The program, GIVE HIM, released earlier this month, can whip up images of all sorts of weird things that don’t exist, like avocado armchairs, robot giraffes, or radishes wearing tutus. OpenAI has generated several images, including the Spaghetti Knight, at the request of WIRED.
DALL-E is a version of GPT-3, an AI model trained on text retrieved from the web, capable of producing surprisingly consistent text. DALL-E has received accompanying pictures and descriptions; in response, it can generate a decent mashup image.
Pranksters were quick to see the funny side of DALL-E, noting for example that he could imagine new types of British cuisine. But DALL-E is based on an important advance in the field of AI computer vision, which could have serious and practical applications.

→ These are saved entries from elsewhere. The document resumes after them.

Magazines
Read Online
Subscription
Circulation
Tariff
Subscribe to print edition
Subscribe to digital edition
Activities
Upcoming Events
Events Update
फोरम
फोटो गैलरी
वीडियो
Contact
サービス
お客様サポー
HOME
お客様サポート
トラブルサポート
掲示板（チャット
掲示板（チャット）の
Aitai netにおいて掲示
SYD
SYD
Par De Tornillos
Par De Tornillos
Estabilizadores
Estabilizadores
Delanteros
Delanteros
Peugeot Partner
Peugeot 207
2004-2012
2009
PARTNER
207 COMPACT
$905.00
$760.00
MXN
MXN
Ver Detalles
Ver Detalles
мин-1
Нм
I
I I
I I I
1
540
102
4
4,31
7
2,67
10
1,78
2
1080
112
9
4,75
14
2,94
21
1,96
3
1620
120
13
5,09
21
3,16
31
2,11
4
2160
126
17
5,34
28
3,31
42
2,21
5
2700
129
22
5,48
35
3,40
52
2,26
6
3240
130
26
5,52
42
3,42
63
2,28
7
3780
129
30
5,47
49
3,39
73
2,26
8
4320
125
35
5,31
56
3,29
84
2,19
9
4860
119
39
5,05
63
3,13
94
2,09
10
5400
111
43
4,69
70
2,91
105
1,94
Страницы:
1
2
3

Called CLIP, it consists of a large neural network– an algorithm inspired by how the brain learns – has fed hundreds of millions of images and associated text captions from the web and trained to predict the right labels for an image.
OpenAI researchers discovered that CLIP could recognize objects as precisely as algorithms trained in the usual way – using organized data sets where the images fit the labels perfectly.

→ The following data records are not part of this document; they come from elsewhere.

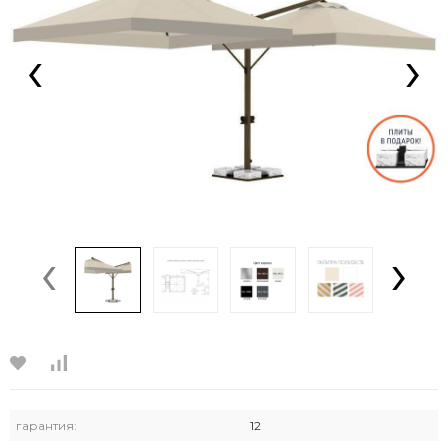
‹
›
‹
›
гарантия:
12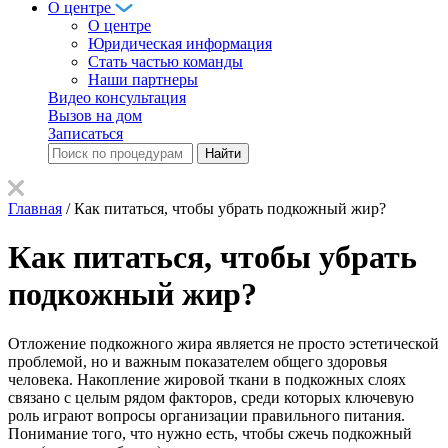
О центре
О центре
Юридическая информация
Стать частью команды
Наши партнеры
Видео консультация
Вызов на дом
Записаться
Главная
/
Как питаться, чтобы убрать подкожный жир?
Как питаться, чтобы убрать
подкожный жир?
Отложение подкожного жира является не просто эстетической
проблемой, но и важным показателем общего здоровья
человека. Накопление жировой ткани в подкожных слоях
связано с целым рядом факторов, среди которых ключевую
роль играют вопросы организации правильного питания.
Понимание того, что нужно есть, чтобы сжечь подкожный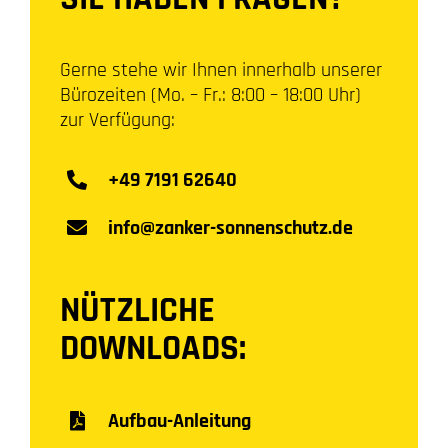
Gerne stehe wir Ihnen innerhalb unserer
Bürozeiten (Mo. – Fr.: 8:00 – 18:00 Uhr)
zur Verfügung:
+49 7191 62640
info@zanker-sonnenschutz.de
NÜTZLICHE
DOWNLOADS:
Aufbau-Anleitung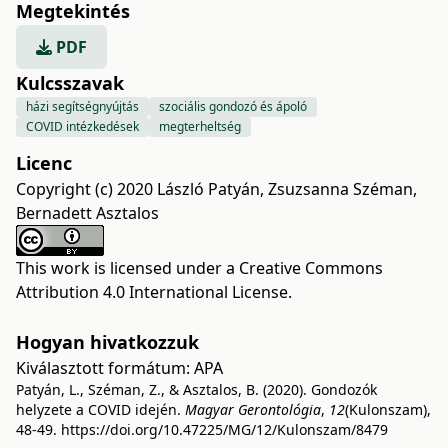
Megtekintés
PDF
Kulcsszavak
házi segítségnyújtás
szociális gondozó és ápoló
COVID intézkedések
megterheltség
Licenc
Copyright (c) 2020 László Patyán, Zsuzsanna Széman,
Bernadett Asztalos
This work is licensed under a
Creative Commons
Attribution 4.0 International License
.
Hogyan hivatkozzuk
Kiválasztott formátum:
APA
Patyán, L., Széman, Z., & Asztalos, B. (2020). Gondozók
helyzete a COVID idején.
Magyar Gerontológia
,
12
(Kulonszam),
48-49.
https://doi.org/10.47225/MG/12/Kulonszam/8479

As a result, CLIP can recognize more things and understand what some things look like without needing many examples. CLIP helped DALL-E produce his illustrations, automatically selecting the best images from those he generated. OpenAI has published an article describing how CLIP works as well as a small version of the resulting program. He has yet to release any paper or code for DALL-E.

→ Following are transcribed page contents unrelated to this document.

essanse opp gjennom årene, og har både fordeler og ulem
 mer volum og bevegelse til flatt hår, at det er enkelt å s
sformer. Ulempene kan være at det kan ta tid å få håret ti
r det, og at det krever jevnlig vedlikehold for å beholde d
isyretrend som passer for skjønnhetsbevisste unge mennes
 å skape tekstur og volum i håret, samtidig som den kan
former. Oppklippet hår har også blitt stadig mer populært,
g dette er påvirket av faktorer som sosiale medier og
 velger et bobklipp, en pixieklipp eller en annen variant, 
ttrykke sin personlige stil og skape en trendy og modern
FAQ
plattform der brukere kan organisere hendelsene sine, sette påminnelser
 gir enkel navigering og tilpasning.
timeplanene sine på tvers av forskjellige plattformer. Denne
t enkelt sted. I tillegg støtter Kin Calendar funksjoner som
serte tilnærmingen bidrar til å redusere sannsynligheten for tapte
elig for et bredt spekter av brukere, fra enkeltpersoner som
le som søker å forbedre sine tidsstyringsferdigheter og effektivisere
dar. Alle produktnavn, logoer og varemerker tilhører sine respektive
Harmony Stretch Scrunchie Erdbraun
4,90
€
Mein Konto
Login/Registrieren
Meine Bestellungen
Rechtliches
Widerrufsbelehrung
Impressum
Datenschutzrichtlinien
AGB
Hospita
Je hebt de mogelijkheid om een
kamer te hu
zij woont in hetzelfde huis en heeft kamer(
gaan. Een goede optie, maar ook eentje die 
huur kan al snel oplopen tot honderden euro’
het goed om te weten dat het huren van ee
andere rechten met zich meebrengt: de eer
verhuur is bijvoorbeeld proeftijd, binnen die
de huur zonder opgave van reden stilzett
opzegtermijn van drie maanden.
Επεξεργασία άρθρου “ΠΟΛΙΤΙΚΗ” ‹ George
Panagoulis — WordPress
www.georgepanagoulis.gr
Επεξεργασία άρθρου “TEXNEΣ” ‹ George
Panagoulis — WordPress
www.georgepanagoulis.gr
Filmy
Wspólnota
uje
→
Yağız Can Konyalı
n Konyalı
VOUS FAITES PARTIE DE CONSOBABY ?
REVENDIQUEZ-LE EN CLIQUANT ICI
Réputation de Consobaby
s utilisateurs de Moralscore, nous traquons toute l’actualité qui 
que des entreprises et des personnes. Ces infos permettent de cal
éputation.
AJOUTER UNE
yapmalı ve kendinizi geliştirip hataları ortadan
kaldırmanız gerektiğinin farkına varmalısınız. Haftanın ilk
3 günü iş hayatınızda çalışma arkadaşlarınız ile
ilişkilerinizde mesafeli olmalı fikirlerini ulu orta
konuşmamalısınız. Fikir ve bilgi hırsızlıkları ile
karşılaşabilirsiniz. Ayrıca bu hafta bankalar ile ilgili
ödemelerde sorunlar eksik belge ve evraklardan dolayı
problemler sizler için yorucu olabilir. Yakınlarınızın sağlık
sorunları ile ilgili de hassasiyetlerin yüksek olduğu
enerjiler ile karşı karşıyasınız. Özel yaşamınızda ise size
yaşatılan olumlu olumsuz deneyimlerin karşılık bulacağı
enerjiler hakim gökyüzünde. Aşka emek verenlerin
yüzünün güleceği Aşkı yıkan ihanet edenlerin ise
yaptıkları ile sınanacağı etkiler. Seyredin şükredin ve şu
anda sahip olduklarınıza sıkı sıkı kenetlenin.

DALL-E and CLIP are “super awesome,” says Karthik Narasimhan, assistant professor at Princeton specializing in computer vision. He says CLIP builds on previous work that sought to train large models of AI using images and text simultaneously, but is doing so on an unprecedented scale. “CLIP is a large-scale demonstration of the ability to use more natural forms of supervision – the way we talk about things,” he says.
He says that CLIP could be commercially useful in many ways, from improving image recognition used in web search and video analytics, to making robots or more intelligent autonomous vehicles. CLIP could be used as the starting point of an algorithm for robots to learn from images and texts, such as instruction manuals, he says. Or it might help a autonomous car recognize pedestrians or trees in unfamiliar surroundings.